[[ Exercise material, beginning ]]
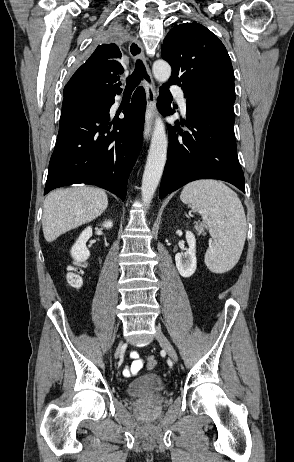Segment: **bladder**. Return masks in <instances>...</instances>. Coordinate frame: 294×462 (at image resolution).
I'll return each mask as SVG.
<instances>
[{"label": "bladder", "instance_id": "31cf9c89", "mask_svg": "<svg viewBox=\"0 0 294 462\" xmlns=\"http://www.w3.org/2000/svg\"><path fill=\"white\" fill-rule=\"evenodd\" d=\"M166 388V381L159 375L151 374L140 377L126 387V393L130 397L149 395Z\"/></svg>", "mask_w": 294, "mask_h": 462}]
</instances>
[[ Exercise material, end ]]
Instructions for the task :: Copy the data word for word and omit every picture.

Output below ::
Segment: **bladder**. Return masks in <instances>...</instances>. Coordinate frame: 294×462 (at image resolution).
I'll return each mask as SVG.
<instances>
[{"label": "bladder", "instance_id": "31cf9c89", "mask_svg": "<svg viewBox=\"0 0 294 462\" xmlns=\"http://www.w3.org/2000/svg\"><path fill=\"white\" fill-rule=\"evenodd\" d=\"M166 388V381L159 375L151 374L140 377L126 387V393L130 397L149 395Z\"/></svg>", "mask_w": 294, "mask_h": 462}]
</instances>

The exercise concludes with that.